Last week, I met with staff at the Cambridge Economic Opportunity Committee (CEOC) for a MedlinePlus training. CEOC is an anti-poverty agency which seeks to “empower people and mobilize resources to fight poverty’s causes and impacts through education and organizing.” My goal was to share information about freely available health information resources for 1) personal staff use and 2) raise awareness of a possible resource for the greater community.
I began the training with an overview of MedlinePlus and the advantages of this website over commercially sponsored websites. I used slides to go through a compare-and-contrast exercise. Next, I pulled up MedlinePlus and asked the staff for health topics.
The first topic was seasonal allergies. Not surprising. Many of us were sniffling as pollen wafted through the lovely spring air. We explored the Allergy Health Topics page.
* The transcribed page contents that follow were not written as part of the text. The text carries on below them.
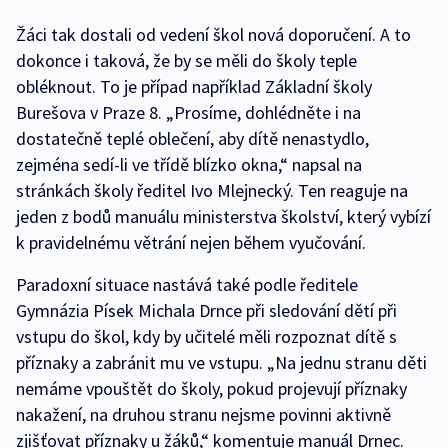
Žáci tak dostali od vedení škol nová doporučení. A to
dokonce i taková, že by se měli do školy teple
obléknout. To je případ například Základní školy
Burešova v Praze 8. „Prosíme, dohlédněte i na
dostatečně teplé oblečení, aby dítě nenastydlo,
zejména sedí-li ve třídě blízko okna,“ napsal na
stránkách školy ředitel Ivo Mlejnecký. Ten reaguje na
jeden z bodů manuálu ministerstva školství, který vybízí
k pravidelnému větrání nejen během vyučování.
Paradoxní situace nastává také podle ředitele
Gymnázia Písek Michala Drnce při sledování dětí při
vstupu do škol, kdy by učitelé měli rozpoznat dítě s
příznaky a zabránit mu ve vstupu. „Na jednu stranu děti
nemáme vpouštět do školy, pokud projevují příznaky
nakažení, na druhou stranu nejsme povinni aktivně
zjišťovat příznaky u žáků,“ komentuje manuál Drnec.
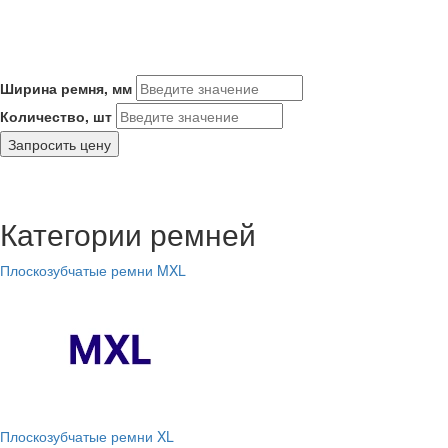
Ширина ремня, мм
Количество, шт
Запросить цену
Категории ремней
Плоскозубчатые ремни MXL
Плоскозубчатые ремни XL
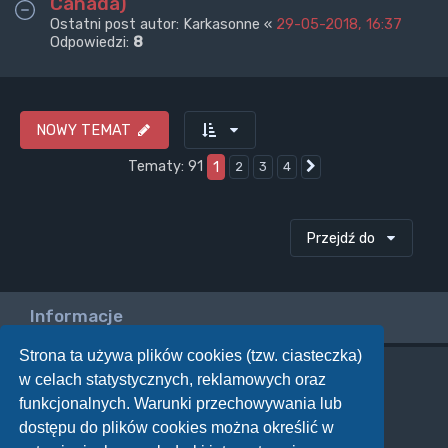
Canada)
Ostatni post autor:
Karkasonne
«
29-05-2018, 16:37
Odpowiedzi:
8
NOWY TEMAT
Tematy: 91
1
2
3
4
Następna
Przejdź do
Informacje
Strona ta używa plików cookies (tzw. ciasteczka)
w celach statystycznych, reklamowych oraz
Twoje uprawnienia na tym forum
funkcjonalnych. Warunki przechowywania lub
Nie możesz
tworzyć nowych tematów
dostępu do plików cookies można określić w
Nie możesz
odpowiadać w tematach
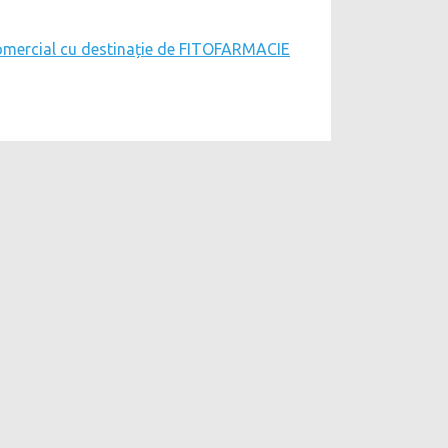
ui comercial cu destinație de FITOFARMACIE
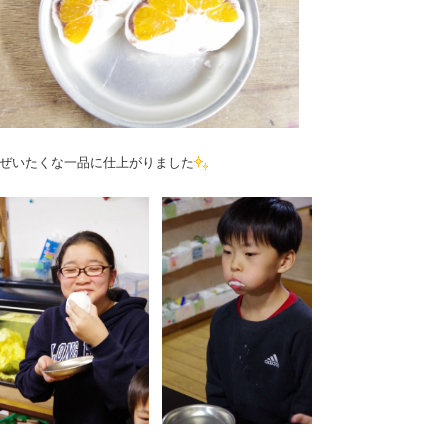
ぜいたくな一品に仕上がりました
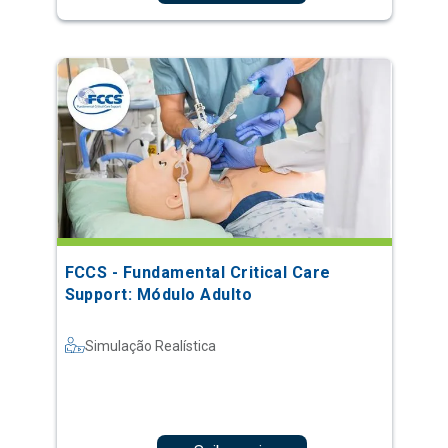
FCCS - Fundamental Critical Care
Support: Módulo Adulto
Simulação Realística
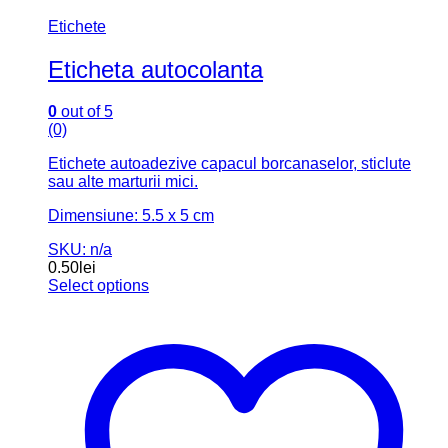
Fox Creativ ofera decoratiuni personalizate, cadouri creative
si produse handmade pentru nunta, botez, aniversari si
sarbatori.
Facebook
Instagram
Informatii despre magazin
Menu
Acasa
Magazin
Despre noi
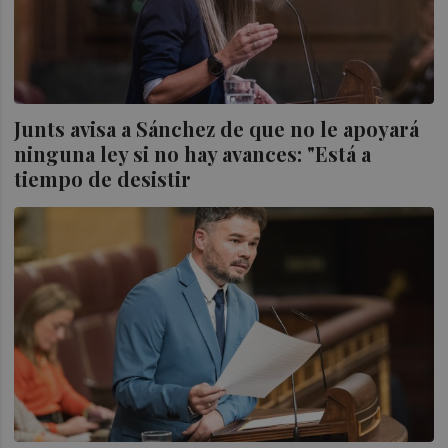
Junts avisa a Sánchez de que no le apoyará
ninguna ley si no hay avances: "Está a
tiempo de desistir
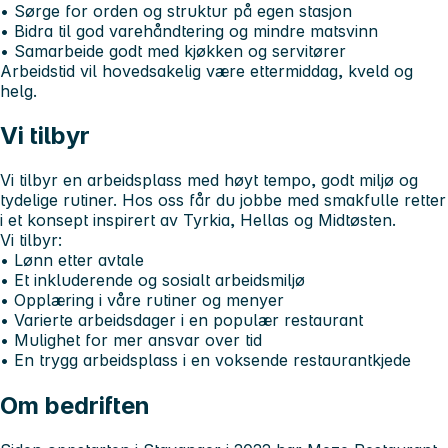
• Sørge for orden og struktur på egen stasjon
• Bidra til god varehåndtering og mindre matsvinn
• Samarbeide godt med kjøkken og servitører
Arbeidstid vil hovedsakelig være ettermiddag, kveld og
helg.
Vi tilbyr
Vi tilbyr en arbeidsplass med høyt tempo, godt miljø og
tydelige rutiner. Hos oss får du jobbe med smakfulle retter
i et konsept inspirert av Tyrkia, Hellas og Midtøsten.
Vi tilbyr:
• Lønn etter avtale
• Et inkluderende og sosialt arbeidsmiljø
• Opplæring i våre rutiner og menyer
• Varierte arbeidsdager i en populær restaurant
• Mulighet for mer ansvar over tid
• En trygg arbeidsplass i en voksende restaurantkjede
Om bedriften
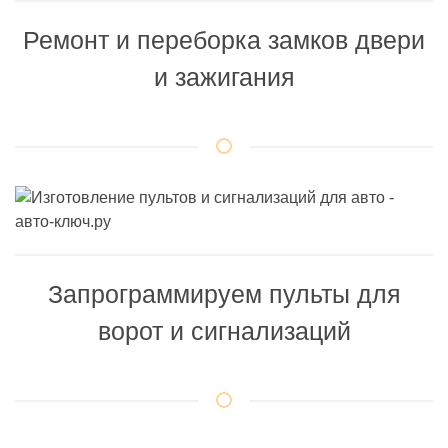
Ремонт и переборка замков двери
и зажигания
Запрограммируем пульты для
ворот и сигнализаций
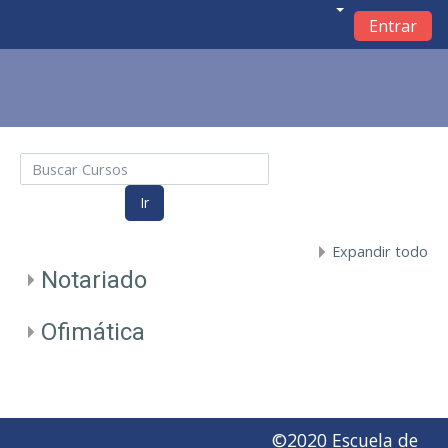
Entrar
Salta al contenido principal
Buscar Cursos
Ir
Expandir todo
Notariado
Ofimática
©2020 Escuela de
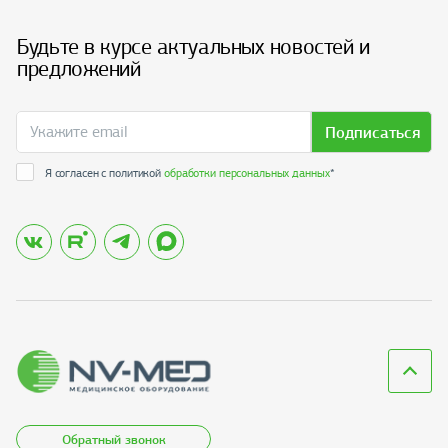
Будьте в курсе актуальных новостей и
предложений
Подписаться
Я согласен с политикой
обработки персональных данных
*
Обратный звонок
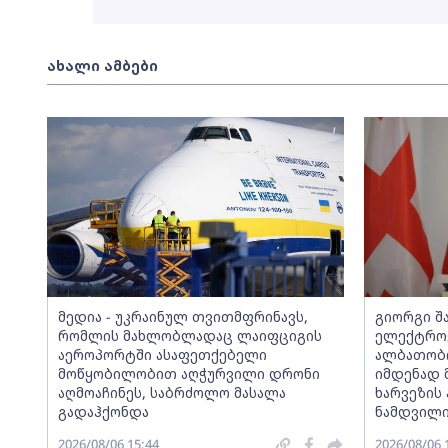
ახალი ამბები
მედია - უკრაინულ თვითმფრინავს,
გიორგი შ
რომლის მახლობლადაც ლაიფციგის
ელექტროე
აეროპორტში ასაფეთქებელი
ალბათობი
მოწყობილობით აღჭურვილი დრონი
იმდენად მ
აღმოაჩინეს, საბრძოლო მასალა
ხარვეზის
გადაჰქონდა
ნამდვილი
2026/08/06 15:44
2026/08/06 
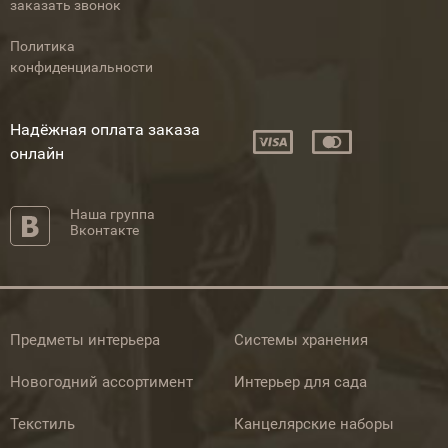
заказать звонок
Политика
конфиденциальности
Надёжная оплата заказа
онлайн
Наша группа
Вконтакте
Предметы интерьера
Системы хранения
Новогодний ассортимент
Интерьер для сада
Текстиль
Канцелярские наборы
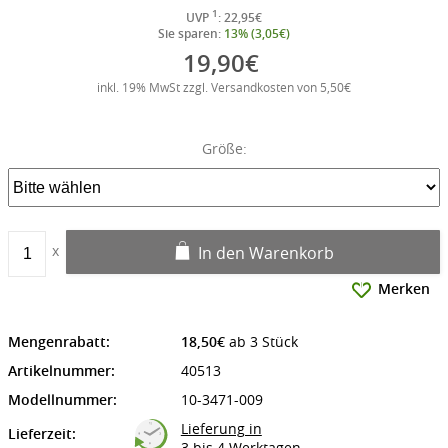
1
UVP
: 22,95€
Sie sparen:
13% (3,05€)
19,90€
inkl. 19% MwSt zzgl. Versandkosten von 5,50€
Größe:
In den Warenkorb
Merken
Mengenrabatt:
18,50€
ab 3 Stück
Artikelnummer:
40513
Modellnummer:
10-3471-009
Lieferung in
Lieferzeit:
3 bis 4 Werktagen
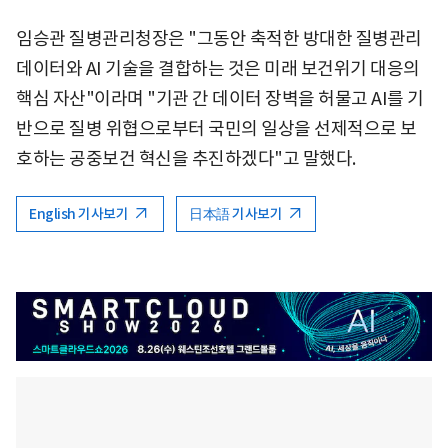
임승관 질병관리청장은 "그동안 축적한 방대한 질병관리
데이터와 AI 기술을 결합하는 것은 미래 보건위기 대응의
핵심 자산"이라며 "기관 간 데이터 장벽을 허물고 AI를 기
반으로 질병 위협으로부터 국민의 일상을 선제적으로 보
호하는 공중보건 혁신을 추진하겠다"고 말했다.
English 기사보기
日本語 기사보기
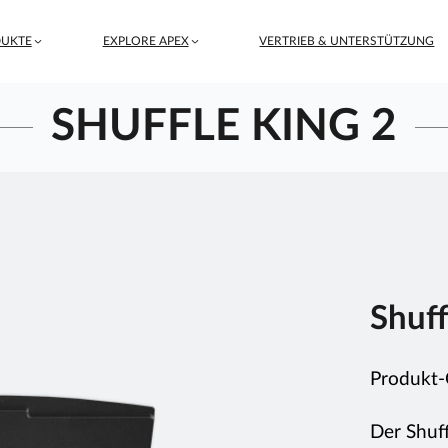
UKTE
EXPLORE APEX
VERTRIEB & UNTERSTÜTZUNG
SHUFFLE KING 2
Shuff
Produkt
Der Shuf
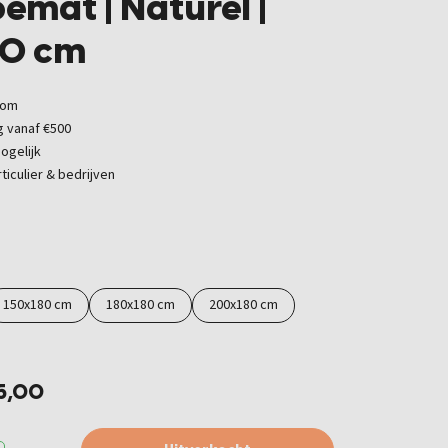
mat | Naturel |
80 cm
oom
g vanaf €500
ogelijk
ticulier & bedrijven
150x180 cm
180x180 cm
200x180 cm
35,00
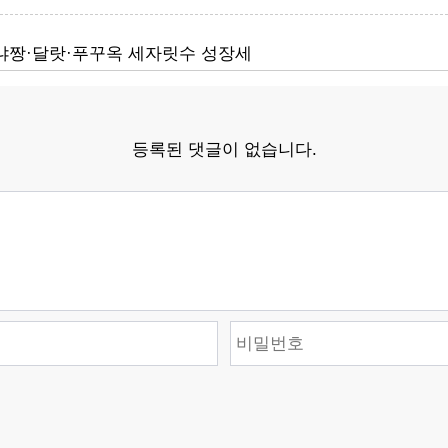
’…냐짱·달랏·푸꾸옥 세자릿수 성장세
등록된 댓글이 없습니다.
I demonstrated toggling between the English and Spanish language versions. We looked at allergy triggers (did you know that Asian ladybugs are a trigger for allergies?), and allergy treatments. We talked about the increasing acceptance of using neti pots as a treatment protocol for allergies. We reviewed an antihistamine drug comparison chart from Consumer Reports.
We turned to the topic of Lyme disease, and looked at images of the telltale rash. We reviewed the best ways of removing ticks. We skimmed information from the CDC on post-treatment Lyme disease syndrome. This led to a discussion on natural remedies.
We talked about scientific evidence for natural remedies. Chiropractic, acupuncture and massage therapy are relatively safe methods of supporting your body in healing. I cautioned against the use of herbs, vitamins, and supplements without checking on potential interactions with medications. We took a look at resources available in MedlinePlus, including links to the National Center for Complementary and Integrative Health (NCCIH).
One staff member stumped me on a question about traditional medicine from her country of origin. I promised the group that I would use the subscription database Natural Medicines for further investigation.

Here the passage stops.